The Perl Toolchain Summit needs more sponsors. If your company depends on Perl, please support this very important event.
NAME
    Parser::Combinators - A library of building blocks for parsing text

SYNOPSIS
      use Parser::Combinators;

      my $parser = < a combination of the parser building blocks from Parser::Combinators >
      (my $status, my $rest, my $matches) = $parser->($str);
      my $parse_tree = getParseTree($matches);

DESCRIPTION
    Parser::Combinators is a library of parser building blocks ('parser
    combinators'), inspired by the Parsec parser combinator library in
    Haskell (http://legacy.cs.uu.nl/daan/download/parsec/parsec.html). The
    idea is that you build a parsers not by specifying a grammar (as in
    yacc/lex or Parse::RecDescent), but by combining a set of small parsers
    that parse well-defined items.

  Usage
    Each parser in this library , e.g. "word" or "symbol", is a function
    that returns a function (actually, a closure) that parses a string. You
    can combine these parsers by using special parsers like "sequence" and
    "choice". For example, a JavaScript variable declaration

         var res = 42;

    could be parsed as:

        my $p =
            sequence [
                symbol('var'),
                word,
                symbol('='),
                natural,
                semi
            ]

    if you want to express that the assignment is optional, i.e. " var res;"
    is also valid, you can use "maybe()":

        my $p =
            sequence [
                symbol('var'),
                word,
                maybe(
                    sequence [
                       symbol('='),
                       natural
                       ]
                ),
                semi
            ]

    If you want to parse alternatives you can use "choice()". For example,
    to express that either of the next two lines are valid:

        42
        return(42)

    you can write

        my $p = choice( number, sequence [ symbol('return'), parens( number ) ] )

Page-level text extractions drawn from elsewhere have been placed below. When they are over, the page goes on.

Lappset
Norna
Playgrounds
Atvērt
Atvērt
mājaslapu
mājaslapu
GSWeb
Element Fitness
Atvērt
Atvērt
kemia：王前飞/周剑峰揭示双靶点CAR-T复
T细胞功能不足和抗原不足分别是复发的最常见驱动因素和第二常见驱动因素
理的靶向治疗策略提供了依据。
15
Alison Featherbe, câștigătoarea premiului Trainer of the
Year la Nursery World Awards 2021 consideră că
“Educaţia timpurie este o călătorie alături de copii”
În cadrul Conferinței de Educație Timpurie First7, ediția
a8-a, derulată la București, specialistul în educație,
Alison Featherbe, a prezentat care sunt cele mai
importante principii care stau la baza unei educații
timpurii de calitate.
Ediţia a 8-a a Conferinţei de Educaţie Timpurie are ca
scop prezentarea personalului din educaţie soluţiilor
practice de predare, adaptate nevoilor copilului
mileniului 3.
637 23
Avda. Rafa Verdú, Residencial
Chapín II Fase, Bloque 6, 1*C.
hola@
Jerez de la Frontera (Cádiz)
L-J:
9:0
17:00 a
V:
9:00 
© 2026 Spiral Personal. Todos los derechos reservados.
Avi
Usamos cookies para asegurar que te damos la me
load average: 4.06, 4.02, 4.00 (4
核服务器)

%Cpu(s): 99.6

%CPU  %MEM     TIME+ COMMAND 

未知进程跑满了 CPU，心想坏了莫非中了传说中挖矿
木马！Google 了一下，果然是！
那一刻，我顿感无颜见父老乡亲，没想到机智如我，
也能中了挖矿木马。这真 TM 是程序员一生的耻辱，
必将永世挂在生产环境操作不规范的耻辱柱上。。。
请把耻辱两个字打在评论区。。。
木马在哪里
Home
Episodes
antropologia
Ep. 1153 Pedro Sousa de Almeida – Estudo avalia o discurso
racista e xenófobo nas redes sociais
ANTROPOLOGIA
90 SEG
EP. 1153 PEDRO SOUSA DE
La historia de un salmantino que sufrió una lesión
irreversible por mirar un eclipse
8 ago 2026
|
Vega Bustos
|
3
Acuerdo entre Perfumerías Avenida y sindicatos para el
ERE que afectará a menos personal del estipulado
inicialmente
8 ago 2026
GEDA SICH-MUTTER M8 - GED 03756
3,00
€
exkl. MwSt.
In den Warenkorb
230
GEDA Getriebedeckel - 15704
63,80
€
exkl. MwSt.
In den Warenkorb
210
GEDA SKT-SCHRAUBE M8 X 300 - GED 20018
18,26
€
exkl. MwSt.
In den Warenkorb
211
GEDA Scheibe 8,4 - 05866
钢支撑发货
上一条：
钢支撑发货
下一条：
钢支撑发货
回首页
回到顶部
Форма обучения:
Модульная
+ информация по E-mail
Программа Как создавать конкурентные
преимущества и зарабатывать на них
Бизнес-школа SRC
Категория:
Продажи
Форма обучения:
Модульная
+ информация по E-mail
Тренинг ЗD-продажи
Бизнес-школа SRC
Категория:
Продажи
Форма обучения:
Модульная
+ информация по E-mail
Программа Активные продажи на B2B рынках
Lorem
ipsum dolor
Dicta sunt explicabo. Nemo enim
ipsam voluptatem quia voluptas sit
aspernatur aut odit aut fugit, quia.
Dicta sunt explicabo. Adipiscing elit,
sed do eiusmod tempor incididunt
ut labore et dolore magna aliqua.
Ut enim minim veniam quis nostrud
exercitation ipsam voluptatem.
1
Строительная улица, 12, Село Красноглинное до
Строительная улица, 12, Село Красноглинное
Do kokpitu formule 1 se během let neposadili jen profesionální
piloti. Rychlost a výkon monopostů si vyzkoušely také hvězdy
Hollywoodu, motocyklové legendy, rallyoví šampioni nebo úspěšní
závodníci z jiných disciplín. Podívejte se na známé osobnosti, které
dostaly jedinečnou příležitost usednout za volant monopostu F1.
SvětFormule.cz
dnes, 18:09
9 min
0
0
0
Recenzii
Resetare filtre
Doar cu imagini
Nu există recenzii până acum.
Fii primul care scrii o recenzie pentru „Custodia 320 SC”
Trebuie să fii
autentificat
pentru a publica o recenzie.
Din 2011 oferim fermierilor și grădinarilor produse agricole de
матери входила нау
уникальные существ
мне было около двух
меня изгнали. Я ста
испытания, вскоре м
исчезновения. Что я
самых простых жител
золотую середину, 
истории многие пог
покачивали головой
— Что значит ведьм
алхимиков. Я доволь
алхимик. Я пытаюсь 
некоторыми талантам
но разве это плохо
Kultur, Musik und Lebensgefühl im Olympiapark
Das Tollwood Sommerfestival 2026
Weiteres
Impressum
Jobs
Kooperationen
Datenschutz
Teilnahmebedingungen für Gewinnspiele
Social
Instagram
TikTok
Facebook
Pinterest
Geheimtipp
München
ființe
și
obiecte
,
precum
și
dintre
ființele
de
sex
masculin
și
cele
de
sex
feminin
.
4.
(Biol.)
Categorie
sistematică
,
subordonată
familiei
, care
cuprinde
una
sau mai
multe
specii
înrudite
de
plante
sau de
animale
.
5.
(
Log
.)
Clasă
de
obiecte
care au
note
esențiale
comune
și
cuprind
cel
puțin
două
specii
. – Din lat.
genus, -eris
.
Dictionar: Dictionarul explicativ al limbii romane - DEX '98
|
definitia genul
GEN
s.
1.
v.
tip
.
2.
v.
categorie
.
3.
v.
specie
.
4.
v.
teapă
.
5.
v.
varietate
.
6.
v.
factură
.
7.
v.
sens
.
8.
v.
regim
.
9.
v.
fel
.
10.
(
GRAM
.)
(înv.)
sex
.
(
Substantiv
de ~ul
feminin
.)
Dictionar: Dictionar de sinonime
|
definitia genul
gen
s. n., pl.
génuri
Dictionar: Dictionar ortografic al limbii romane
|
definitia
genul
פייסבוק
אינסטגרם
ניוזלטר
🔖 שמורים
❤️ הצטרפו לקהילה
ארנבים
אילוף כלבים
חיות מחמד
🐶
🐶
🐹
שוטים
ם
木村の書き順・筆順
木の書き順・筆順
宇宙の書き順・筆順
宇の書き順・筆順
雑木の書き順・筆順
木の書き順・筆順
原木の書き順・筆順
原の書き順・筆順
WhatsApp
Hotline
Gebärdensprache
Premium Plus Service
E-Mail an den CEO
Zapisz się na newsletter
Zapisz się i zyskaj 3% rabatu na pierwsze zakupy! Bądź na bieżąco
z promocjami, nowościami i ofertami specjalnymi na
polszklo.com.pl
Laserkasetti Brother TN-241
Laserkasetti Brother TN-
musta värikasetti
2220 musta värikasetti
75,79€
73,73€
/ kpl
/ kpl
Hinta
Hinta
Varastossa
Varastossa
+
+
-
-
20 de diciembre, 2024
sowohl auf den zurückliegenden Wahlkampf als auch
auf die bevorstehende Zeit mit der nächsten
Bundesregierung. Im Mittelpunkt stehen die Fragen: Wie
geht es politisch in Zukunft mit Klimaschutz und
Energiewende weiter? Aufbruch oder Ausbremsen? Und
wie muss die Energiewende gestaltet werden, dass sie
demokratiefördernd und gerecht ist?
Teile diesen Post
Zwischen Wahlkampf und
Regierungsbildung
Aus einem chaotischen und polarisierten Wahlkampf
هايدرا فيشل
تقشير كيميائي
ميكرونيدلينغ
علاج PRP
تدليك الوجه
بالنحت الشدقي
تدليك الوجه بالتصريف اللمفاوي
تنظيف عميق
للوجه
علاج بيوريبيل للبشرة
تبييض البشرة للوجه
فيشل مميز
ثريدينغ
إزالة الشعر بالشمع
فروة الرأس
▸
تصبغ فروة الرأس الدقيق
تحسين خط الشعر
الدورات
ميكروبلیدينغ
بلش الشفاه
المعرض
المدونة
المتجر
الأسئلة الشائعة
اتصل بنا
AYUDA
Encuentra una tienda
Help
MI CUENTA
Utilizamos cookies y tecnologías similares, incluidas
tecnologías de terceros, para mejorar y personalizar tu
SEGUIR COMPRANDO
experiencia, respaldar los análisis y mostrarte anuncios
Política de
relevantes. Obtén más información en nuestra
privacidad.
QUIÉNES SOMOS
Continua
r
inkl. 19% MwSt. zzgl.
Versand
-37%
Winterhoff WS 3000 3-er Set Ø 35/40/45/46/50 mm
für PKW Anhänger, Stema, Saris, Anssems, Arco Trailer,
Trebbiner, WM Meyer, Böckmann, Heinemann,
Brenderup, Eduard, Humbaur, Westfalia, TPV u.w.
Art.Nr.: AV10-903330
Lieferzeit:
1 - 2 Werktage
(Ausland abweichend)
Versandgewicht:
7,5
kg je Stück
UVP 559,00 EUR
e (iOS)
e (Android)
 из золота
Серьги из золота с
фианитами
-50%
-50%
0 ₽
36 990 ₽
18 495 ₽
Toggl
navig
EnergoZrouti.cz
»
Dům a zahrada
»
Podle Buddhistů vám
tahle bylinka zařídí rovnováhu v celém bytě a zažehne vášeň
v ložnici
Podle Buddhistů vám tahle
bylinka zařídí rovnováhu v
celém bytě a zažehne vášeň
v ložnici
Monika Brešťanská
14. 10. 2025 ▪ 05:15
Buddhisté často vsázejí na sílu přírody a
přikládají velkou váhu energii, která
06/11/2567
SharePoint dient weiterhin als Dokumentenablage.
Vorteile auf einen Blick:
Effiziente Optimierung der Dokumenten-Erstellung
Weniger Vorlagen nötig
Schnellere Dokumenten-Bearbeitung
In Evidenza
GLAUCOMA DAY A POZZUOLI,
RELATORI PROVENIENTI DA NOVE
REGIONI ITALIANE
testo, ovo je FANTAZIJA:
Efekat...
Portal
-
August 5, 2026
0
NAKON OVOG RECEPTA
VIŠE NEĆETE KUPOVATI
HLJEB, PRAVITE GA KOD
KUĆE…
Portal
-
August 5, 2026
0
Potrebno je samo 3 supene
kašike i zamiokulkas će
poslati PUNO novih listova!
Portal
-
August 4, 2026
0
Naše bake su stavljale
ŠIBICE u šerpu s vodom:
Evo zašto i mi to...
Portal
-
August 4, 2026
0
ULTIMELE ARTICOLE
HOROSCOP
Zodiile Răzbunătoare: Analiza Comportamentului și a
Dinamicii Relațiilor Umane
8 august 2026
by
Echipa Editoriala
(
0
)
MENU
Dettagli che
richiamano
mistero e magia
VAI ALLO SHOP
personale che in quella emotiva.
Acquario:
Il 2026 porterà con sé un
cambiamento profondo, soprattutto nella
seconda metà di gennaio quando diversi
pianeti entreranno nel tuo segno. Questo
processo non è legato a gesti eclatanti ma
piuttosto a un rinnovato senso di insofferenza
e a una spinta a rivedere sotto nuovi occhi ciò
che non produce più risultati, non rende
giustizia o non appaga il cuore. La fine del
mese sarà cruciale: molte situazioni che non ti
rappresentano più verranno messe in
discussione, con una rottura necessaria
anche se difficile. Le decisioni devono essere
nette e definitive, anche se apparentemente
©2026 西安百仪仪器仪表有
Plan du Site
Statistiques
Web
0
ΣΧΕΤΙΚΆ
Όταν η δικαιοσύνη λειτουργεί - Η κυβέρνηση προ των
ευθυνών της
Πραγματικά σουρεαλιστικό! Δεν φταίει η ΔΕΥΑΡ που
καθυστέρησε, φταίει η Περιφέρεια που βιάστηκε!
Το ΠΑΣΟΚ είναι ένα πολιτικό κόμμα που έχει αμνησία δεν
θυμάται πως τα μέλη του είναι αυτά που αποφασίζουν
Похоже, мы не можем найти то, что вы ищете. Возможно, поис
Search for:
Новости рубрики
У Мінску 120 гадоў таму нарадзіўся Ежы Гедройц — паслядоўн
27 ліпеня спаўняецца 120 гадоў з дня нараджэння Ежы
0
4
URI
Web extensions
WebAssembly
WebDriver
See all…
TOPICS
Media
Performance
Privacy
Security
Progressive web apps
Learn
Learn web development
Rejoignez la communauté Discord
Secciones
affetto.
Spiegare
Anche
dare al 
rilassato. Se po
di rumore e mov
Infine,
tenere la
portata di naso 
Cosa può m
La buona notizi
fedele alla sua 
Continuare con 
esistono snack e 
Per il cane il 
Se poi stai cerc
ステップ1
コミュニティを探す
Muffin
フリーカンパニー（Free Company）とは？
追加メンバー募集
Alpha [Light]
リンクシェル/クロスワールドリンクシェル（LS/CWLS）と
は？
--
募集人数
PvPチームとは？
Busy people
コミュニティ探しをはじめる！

    This example also illustrates the `parens()` parser to parse anything
    enclosed in parenthesis

  Provided Parsers
    The library is not complete in the sense that not all Parsec combinators
    have been implemented. Currently, it contains:

            whiteSpace : parses any white space, always returns success. 

            * Lexeme parsers (they remove trailing whitespace):

            word : (\w+)
            natural : (\d+)
            symbol : parses a given symbol, e.g. symbol('int')
                    comma : parses a comma
            semi : parses a semicolon
        
            char : parses a given character

            * Combinators:

            sequence( [ $parser1, $parser2, ... ], $optional_sub_ref )
            choice( $parser1, $parser2, ...) : tries the specified parsers in order
            try : normally, the parser consums matching input. try() stops a parser from consuming the string
            maybe : is like try() but always reports success
            parens( $parser ) : parser '(', then applies $parser, then ')'
            many( $parser) : applies $parser zero or more times
            many1( $parser) : applies $parser one or more times
            sepBy( $separator, $parser) : parses a list of $parser separated by $separator
            oneOf( [$patt1, $patt2,...]): like symbol() but parses the patterns in order

            * Dangerous: the following parsers take a regular expression, so you can mix regexes and other combinators ...                                       

            upto( $patt )
            greedyUpto( $patt)
            regex( $patt)

  Labeling
    You can label any parser in a sequence using an anonymous hash, for
    example:

        sub type_parser {   
                    sequence [
            {Type =>        word},
            maybe parens choice(
                    {Kind => natural},
                                                    sequence [
                                                            symbol('kind'),
                                                            symbol('='),
                                {Kind => natural}
                                                    ] 
                                            )        
                    ] 
        }

    Applying this parser returns a tuple as follows:

      my $str = 'integer(kind=8), '
      (my $status, my $rest, my $matches) = type_parser($str);

    Here,$status is 0 if the match failed, 1 if it succeeded. $rest contains
    the rest of the string. The actual matches are stored in the array
    $matches. As every parser returns its resuls as an array ref, $matches
    contains the concrete parsed syntax, i.e. a nested array of arrays of
    strings.

        Dumper($matches) ==> [{'Type' => 'integer'},['kind','\\=',{'Kind' => '8'}]]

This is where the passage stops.